Page layout parsing data

*** Begin section ***

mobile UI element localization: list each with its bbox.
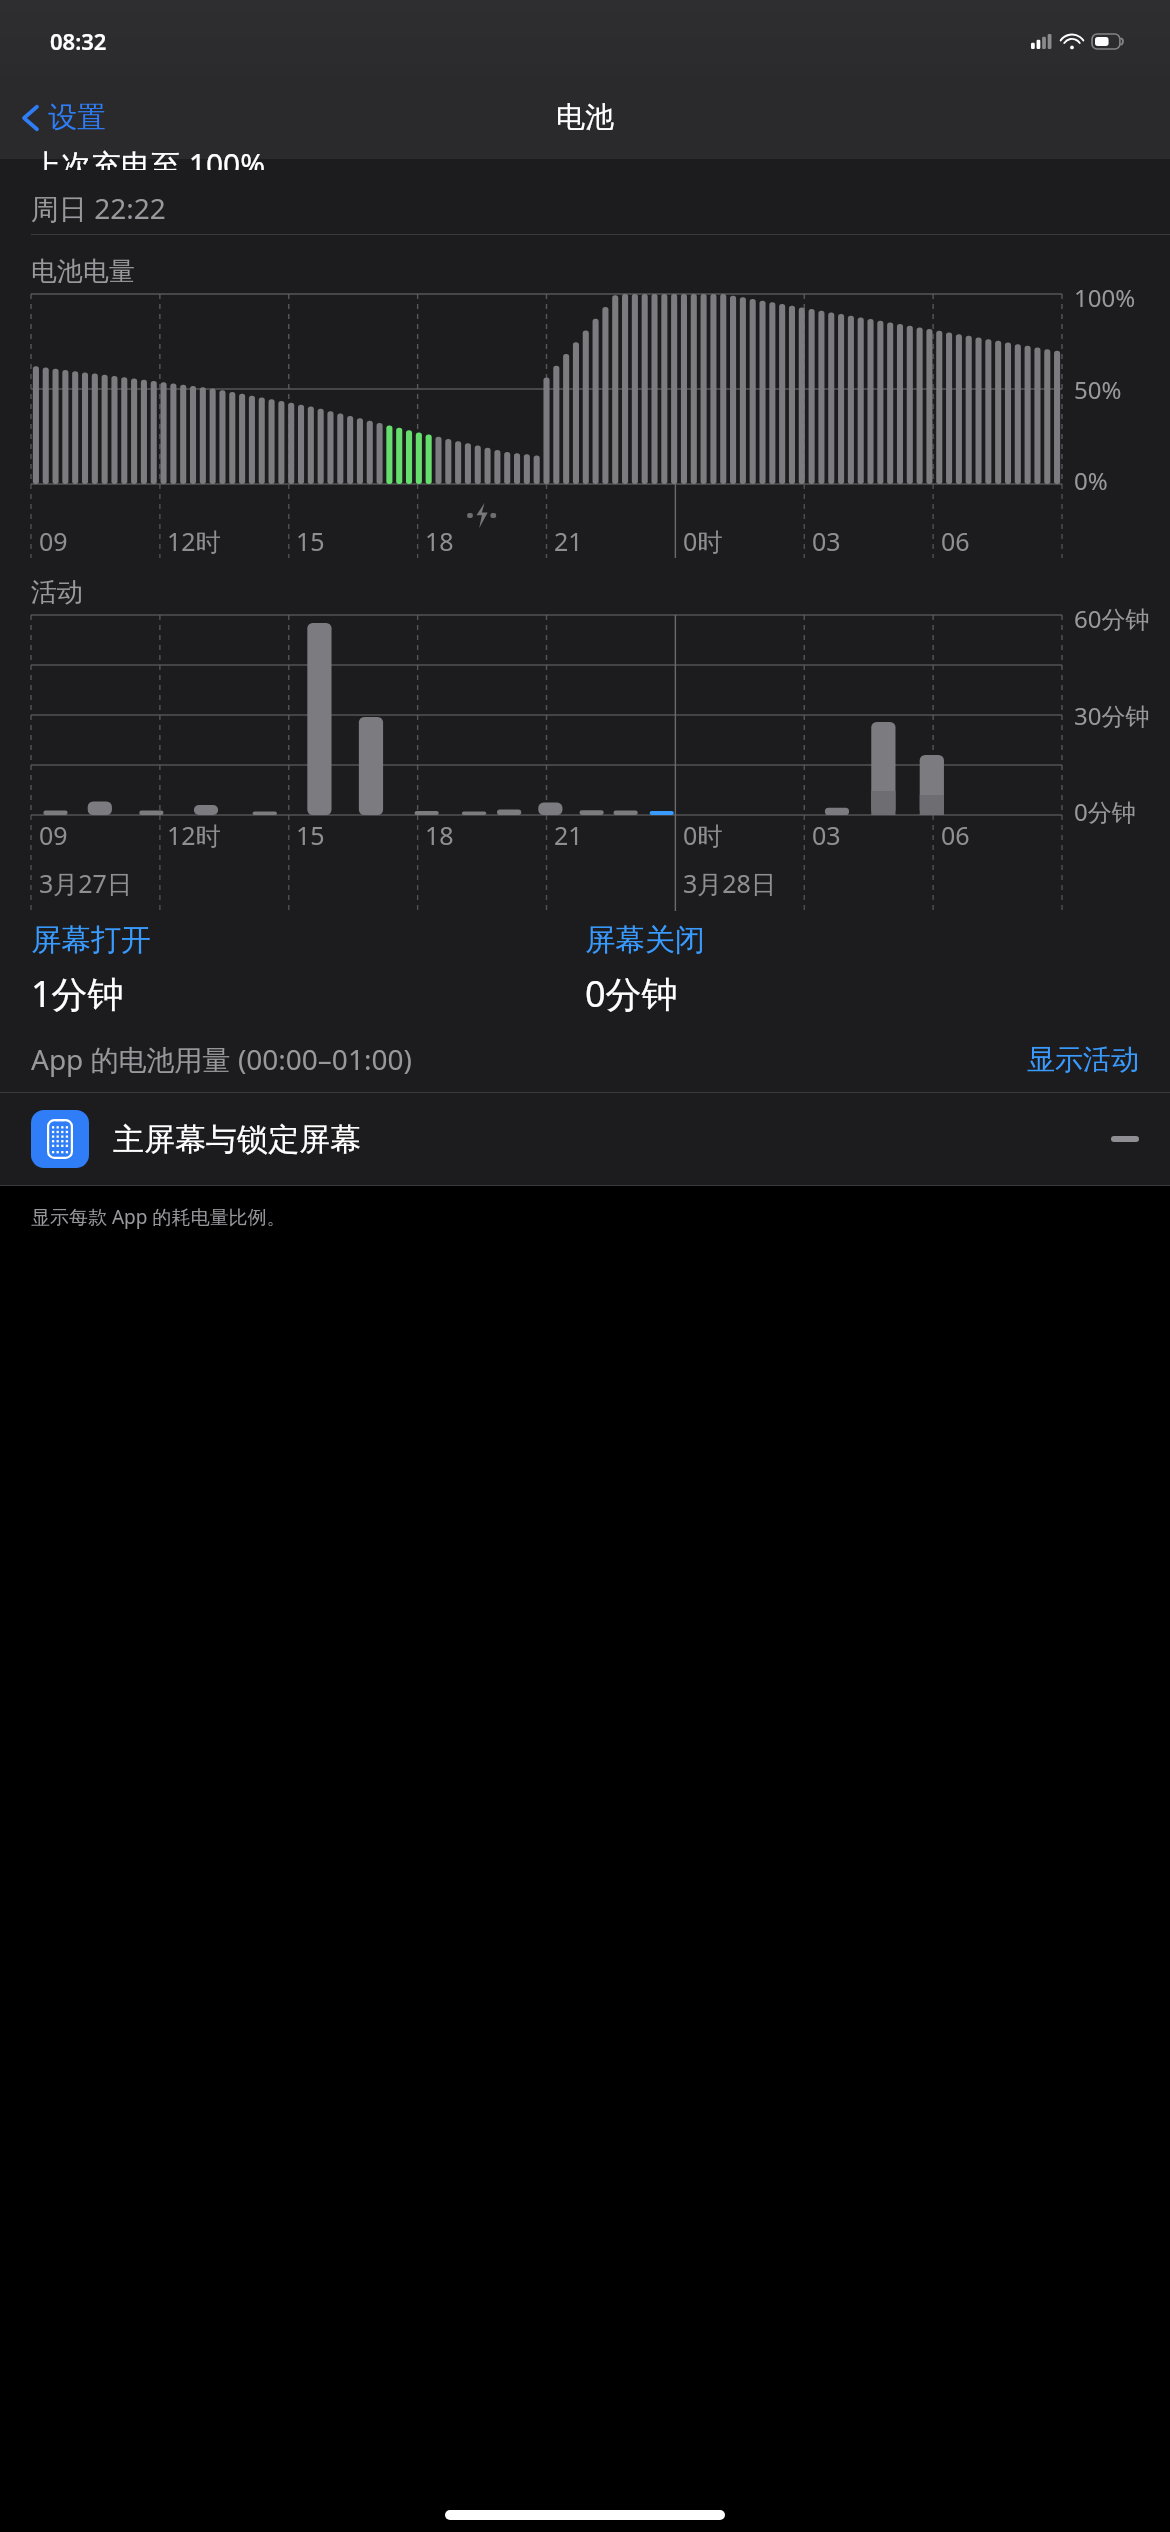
staticText: 主屏幕与锁定屏幕	[113, 1120, 361, 1159]
staticText: 06	[941, 818, 970, 852]
staticText: 03	[812, 818, 841, 852]
staticText: 15	[296, 524, 325, 558]
staticText: 100%	[1074, 281, 1136, 314]
staticText: 18	[425, 524, 454, 558]
button[interactable]: 主屏幕与锁定屏幕	[0, 1093, 1170, 1185]
staticText: 显示活动	[1027, 1042, 1139, 1077]
staticText: 电池	[556, 99, 614, 136]
staticText: 50%	[1074, 373, 1122, 406]
staticText: 0%	[1074, 464, 1108, 497]
staticText: 08:32	[50, 26, 107, 56]
staticText: 1分钟	[31, 969, 124, 1018]
other: 返回	[22, 103, 39, 133]
staticText: 0分钟	[585, 969, 678, 1018]
staticText: 09	[39, 524, 68, 558]
staticText: 0时	[683, 818, 723, 852]
staticText: 15	[296, 818, 325, 852]
button[interactable]: 屏幕关闭	[585, 921, 1139, 1018]
staticText: App 的电池用量 (00:00–01:00)	[31, 1040, 412, 1078]
staticText: 03	[812, 524, 841, 558]
staticText: 06	[941, 524, 970, 558]
staticText: 活动	[31, 576, 83, 609]
button[interactable]: 显示活动	[1027, 1042, 1139, 1077]
staticText: 12时	[167, 524, 221, 558]
staticText: 显示每款 App 的耗电量比例。	[31, 1204, 286, 1230]
button[interactable]: 返回	[0, 91, 120, 144]
staticText: 30分钟	[1074, 699, 1150, 732]
staticText: 3月27日	[39, 866, 132, 900]
staticText: 电池电量	[31, 255, 135, 288]
staticText: 3月28日	[683, 866, 776, 900]
staticText: 上次充电至 100%	[31, 144, 266, 170]
staticText: 0分钟	[1074, 795, 1136, 828]
staticText: 09	[39, 818, 68, 852]
staticText: 屏幕关闭	[585, 921, 705, 959]
staticText: 设置	[48, 99, 106, 136]
staticText: 0时	[683, 524, 723, 558]
button[interactable]: 屏幕打开	[31, 921, 585, 1018]
staticText: 21	[554, 818, 583, 852]
staticText: 21	[554, 524, 583, 558]
staticText: 屏幕打开	[31, 921, 151, 959]
staticText: 12时	[167, 818, 221, 852]
staticText: 18	[425, 818, 454, 852]
staticText: 60分钟	[1074, 602, 1150, 635]
staticText: 周日 22:22	[31, 189, 166, 227]
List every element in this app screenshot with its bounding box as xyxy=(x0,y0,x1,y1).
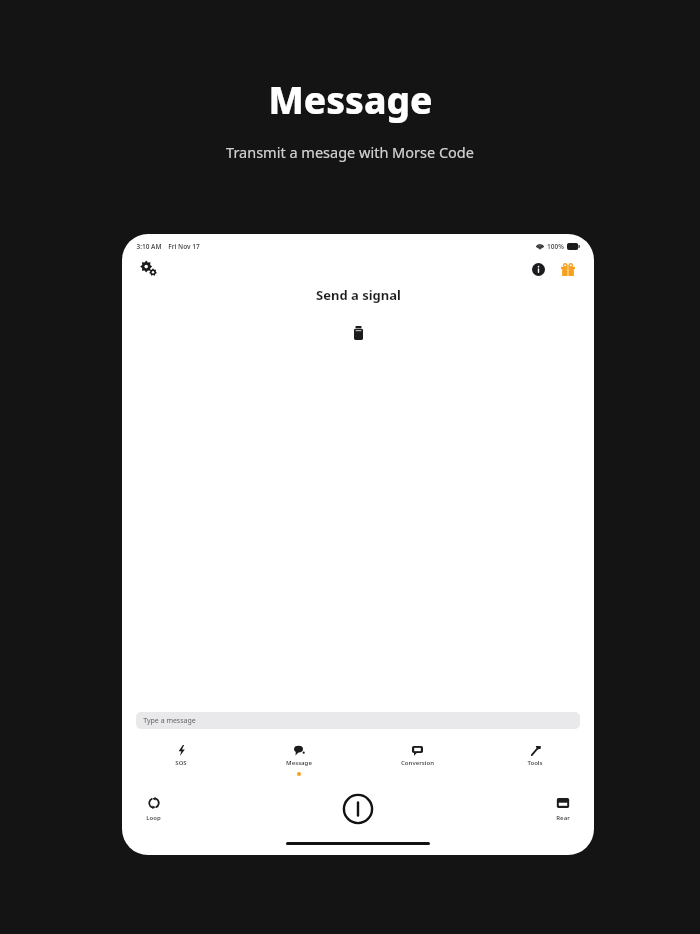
button[interactable]: Conversion xyxy=(358,743,476,774)
button[interactable]: Transmit xyxy=(337,788,379,830)
button[interactable]: Type a message xyxy=(136,712,580,729)
button[interactable]: Tools xyxy=(476,743,594,774)
staticText: Send a signal xyxy=(316,286,401,304)
staticText: Rear xyxy=(556,814,570,822)
staticText: Conversion xyxy=(401,759,434,767)
staticText: Loop xyxy=(146,814,161,822)
button[interactable]: Gift xyxy=(556,257,580,281)
button[interactable]: Information xyxy=(526,257,550,281)
staticText: 3:10 AM xyxy=(136,242,162,251)
button[interactable]: SOS xyxy=(122,743,240,774)
staticText: Tools xyxy=(527,759,543,767)
button[interactable]: Rear xyxy=(552,792,574,826)
staticText: Message xyxy=(268,74,433,124)
button[interactable]: Loop xyxy=(142,792,165,826)
button[interactable]: Message xyxy=(240,743,358,778)
button[interactable]: Settings xyxy=(136,256,162,282)
staticText: SOS xyxy=(175,759,187,767)
staticText: Type a message xyxy=(143,716,196,726)
staticText: Transmit a mesage with Morse Code xyxy=(226,142,474,162)
staticText: 100% xyxy=(547,242,564,251)
staticText: Message xyxy=(286,759,312,767)
staticText: Fri Nov 17 xyxy=(168,242,200,251)
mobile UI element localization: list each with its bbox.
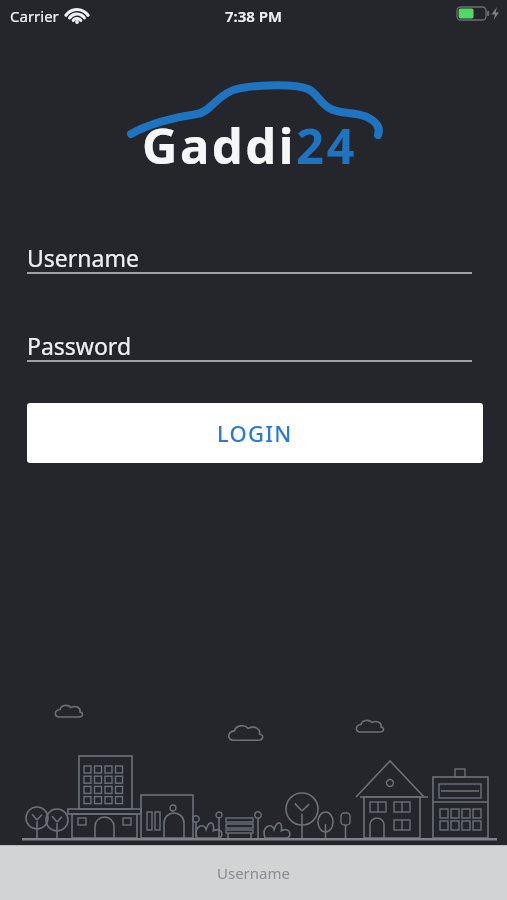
staticText: Gaddi (142, 112, 296, 179)
staticText: Password (27, 330, 132, 361)
staticText: Carrier (10, 6, 59, 26)
staticText: Username (27, 242, 139, 273)
staticText: LOGIN (217, 418, 293, 448)
button[interactable]: Username (0, 845, 507, 900)
staticText: 24 (296, 112, 358, 179)
button[interactable]: Password (27, 330, 472, 364)
button[interactable]: Username (27, 242, 472, 276)
button[interactable]: LOGIN (27, 403, 483, 463)
staticText: Username (217, 863, 290, 883)
staticText: 7:38 PM (225, 6, 282, 26)
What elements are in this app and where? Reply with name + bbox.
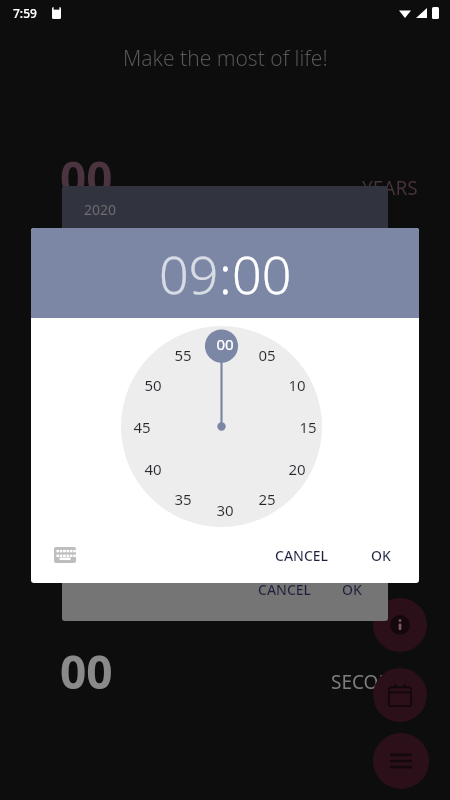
staticText: OK (371, 546, 391, 565)
staticText: 45 (133, 417, 151, 437)
staticText: 2020 (84, 200, 117, 219)
button[interactable]: Calendar (373, 668, 427, 722)
staticText: Make the most of life! (123, 44, 328, 73)
staticText: : (219, 238, 232, 309)
staticText: 50 (144, 375, 162, 395)
staticText: 25 (258, 489, 276, 509)
button[interactable]: CANCEL (271, 542, 333, 569)
button[interactable]: OK (342, 580, 362, 599)
button[interactable]: 00 (121, 326, 329, 527)
staticText: 20 (288, 459, 306, 479)
staticText: 35 (174, 489, 192, 509)
button[interactable]: 00 (232, 238, 292, 309)
staticText: 00 (60, 640, 113, 703)
staticText: 00 (60, 146, 113, 209)
staticText: 05 (258, 345, 276, 365)
staticText: 00 (216, 334, 234, 354)
button[interactable]: Info (373, 598, 427, 652)
button[interactable]: Menu (373, 733, 429, 789)
staticText: YEARS (362, 175, 418, 201)
staticText: 55 (174, 345, 192, 365)
staticText: SECONDS (331, 669, 418, 695)
staticText: 7:59 (13, 5, 37, 21)
button[interactable]: Switch to keyboard input (49, 539, 81, 571)
staticText: 40 (144, 459, 162, 479)
button[interactable]: 09 (159, 238, 219, 309)
staticText: CANCEL (275, 546, 329, 565)
button[interactable]: CANCEL (258, 580, 312, 599)
button[interactable]: OK (367, 542, 395, 569)
staticText: 15 (299, 417, 317, 437)
staticText: 30 (216, 500, 234, 520)
staticText: 10 (288, 375, 306, 395)
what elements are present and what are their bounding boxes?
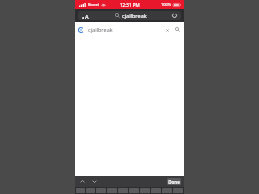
button[interactable]: Next field: [91, 178, 98, 185]
button[interactable]: Page settings: [78, 11, 181, 20]
staticText: A: [85, 13, 89, 20]
button[interactable]: Reload: [171, 12, 178, 19]
staticText: cjailbreak: [88, 26, 164, 33]
button[interactable]: Previous field: [79, 178, 86, 185]
button[interactable]: Site logo: [78, 24, 181, 35]
staticText: Boost: [88, 2, 99, 7]
button[interactable]: Page settings: [81, 12, 90, 20]
staticText: Done: [168, 179, 180, 185]
button[interactable]: Clear text: [164, 27, 170, 33]
staticText: cjailbreak: [122, 12, 147, 19]
staticText: 100%: [161, 2, 172, 7]
button[interactable]: Search: [174, 26, 181, 33]
staticText: 12:31 PM: [120, 2, 140, 8]
button[interactable]: Done: [167, 178, 181, 185]
staticText: a: [82, 15, 85, 20]
button[interactable]: Site logo: [78, 27, 84, 33]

*** End section ***

About this exercise → Pick out each line above that includes "Site" and show it.

Solution to this task →
button[interactable]: Site logo: [78, 24, 181, 35]
button[interactable]: Site logo: [78, 27, 84, 33]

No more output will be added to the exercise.